[Records from a data source]

###

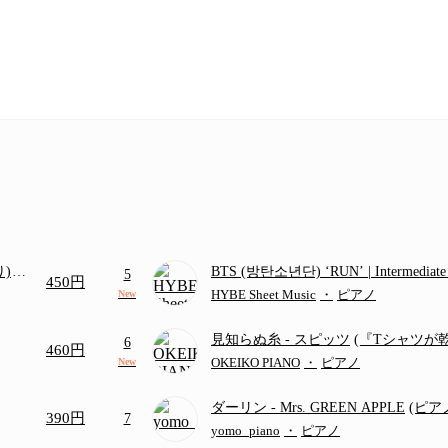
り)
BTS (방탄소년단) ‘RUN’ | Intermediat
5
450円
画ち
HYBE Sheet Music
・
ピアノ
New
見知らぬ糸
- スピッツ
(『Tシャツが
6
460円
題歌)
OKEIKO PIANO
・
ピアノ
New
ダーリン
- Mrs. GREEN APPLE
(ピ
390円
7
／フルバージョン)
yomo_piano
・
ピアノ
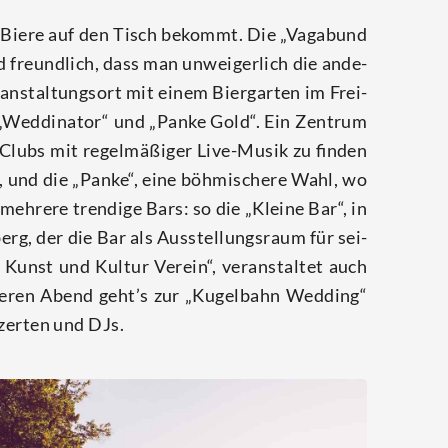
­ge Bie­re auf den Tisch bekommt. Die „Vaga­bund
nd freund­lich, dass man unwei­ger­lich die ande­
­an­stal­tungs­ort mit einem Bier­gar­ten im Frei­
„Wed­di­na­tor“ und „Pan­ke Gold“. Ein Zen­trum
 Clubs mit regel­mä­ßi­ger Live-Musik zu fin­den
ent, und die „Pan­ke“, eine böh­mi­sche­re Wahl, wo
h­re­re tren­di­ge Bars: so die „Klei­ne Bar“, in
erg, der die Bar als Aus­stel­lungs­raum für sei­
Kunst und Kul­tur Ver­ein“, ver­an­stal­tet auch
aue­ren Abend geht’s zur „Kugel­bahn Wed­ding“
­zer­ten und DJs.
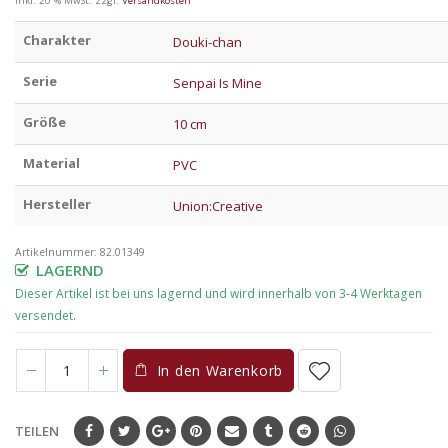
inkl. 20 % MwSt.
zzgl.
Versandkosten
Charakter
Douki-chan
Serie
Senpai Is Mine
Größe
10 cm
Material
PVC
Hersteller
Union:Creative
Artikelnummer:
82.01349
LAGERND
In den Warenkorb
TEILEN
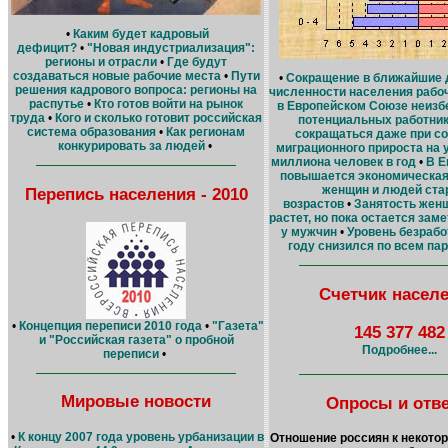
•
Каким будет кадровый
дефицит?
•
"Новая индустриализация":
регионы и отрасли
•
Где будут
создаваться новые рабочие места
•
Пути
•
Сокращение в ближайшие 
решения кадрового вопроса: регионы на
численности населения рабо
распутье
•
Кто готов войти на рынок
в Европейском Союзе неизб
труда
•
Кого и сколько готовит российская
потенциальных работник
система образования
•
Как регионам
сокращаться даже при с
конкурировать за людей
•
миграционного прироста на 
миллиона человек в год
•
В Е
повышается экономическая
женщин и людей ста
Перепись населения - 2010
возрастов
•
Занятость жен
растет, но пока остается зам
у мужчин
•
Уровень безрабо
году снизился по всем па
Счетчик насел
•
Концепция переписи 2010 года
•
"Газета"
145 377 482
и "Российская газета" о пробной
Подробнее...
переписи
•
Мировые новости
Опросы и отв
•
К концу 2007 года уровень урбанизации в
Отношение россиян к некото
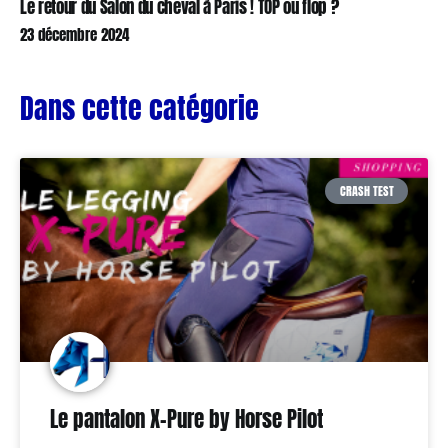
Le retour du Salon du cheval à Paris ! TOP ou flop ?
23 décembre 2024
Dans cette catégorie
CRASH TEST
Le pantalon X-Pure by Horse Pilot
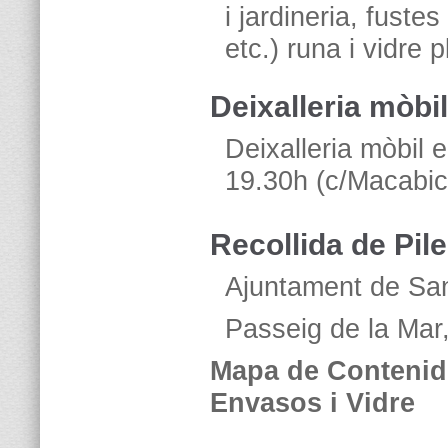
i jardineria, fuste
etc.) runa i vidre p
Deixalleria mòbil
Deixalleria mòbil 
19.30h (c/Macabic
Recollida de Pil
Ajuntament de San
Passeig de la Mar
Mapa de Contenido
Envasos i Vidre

###

What you have to do: All the records above must be retyped exactly, except for their pictures.

Result of this task:
り)
BTS (방탄소년단) ‘RUN’ | Intermediat
5
450円
画ち
HYBE Sheet Music
・
ピアノ
New
見知らぬ糸
- スピッツ
(『Tシャツが
6
460円
題歌)
OKEIKO PIANO
・
ピアノ
New
ダーリン
- Mrs. GREEN APPLE
(ピ
390円
7
／フルバージョン)
yomo_piano
・
ピアノ
­ge Bie­re auf den Tisch bekommt. Die „Vaga­bund
nd freund­lich, dass man unwei­ger­lich die ande­
­an­stal­tungs­ort mit einem Bier­gar­ten im Frei­
„Wed­di­na­tor“ und „Pan­ke Gold“. Ein Zen­trum
 Clubs mit regel­mä­ßi­ger Live-Musik zu fin­den
ent, und die „Pan­ke“, eine böh­mi­sche­re Wahl, wo
h­re­re tren­di­ge Bars: so die „Klei­ne Bar“, in
erg, der die Bar als Aus­stel­lungs­raum für sei­
Kunst und Kul­tur Ver­ein“, ver­an­stal­tet auch
aue­ren Abend geht’s zur „Kugel­bahn Wed­ding“
­zer­ten und DJs.
inkl. 20 % MwSt.
zzgl.
Versandkosten
Charakter
Douki-chan
Serie
Senpai Is Mine
Größe
10 cm
Material
PVC
Hersteller
Union:Creative
Artikelnummer:
82.01349
LAGERND
In den Warenkorb
TEILEN
•
Каким будет кадровый
дефицит?
•
"Новая индустриализация":
регионы и отрасли
•
Где будут
создаваться новые рабочие места
•
Пути
•
Сокращение в ближайшие 
решения кадрового вопроса: регионы на
численности населения рабо
распутье
•
Кто готов войти на рынок
в Европейском Союзе неизб
труда
•
Кого и сколько готовит российская
потенциальных работник
система образования
•
Как регионам
сокращаться даже при с
конкурировать за людей
•
миграционного прироста на 
миллиона человек в год
•
В Е
повышается экономическая
женщин и людей ста
Перепись населения - 2010
возрастов
•
Занятость жен
растет, но пока остается зам
у мужчин
•
Уровень безрабо
году снизился по всем па
Счетчик насел
•
Концепция переписи 2010 года
•
"Газета"
145 377 482
и "Российская газета" о пробной
Подробнее...
переписи
•
Мировые новости
Опросы и отв
•
К концу 2007 года уровень урбанизации в
Отношение россиян к некото
Le retour du Salon du cheval à Paris ! TOP ou flop ?
23 décembre 2024
Dans cette catégorie
CRASH TEST
Le pantalon X-Pure by Horse Pilot
i jardineria, fuste
etc.) runa i vidre p
Deixalleria mòbil
Deixalleria mòbil 
19.30h (c/Macabic
Recollida de Pil
Ajuntament de San
Passeig de la Mar
Mapa de Contenido
Envasos i Vidre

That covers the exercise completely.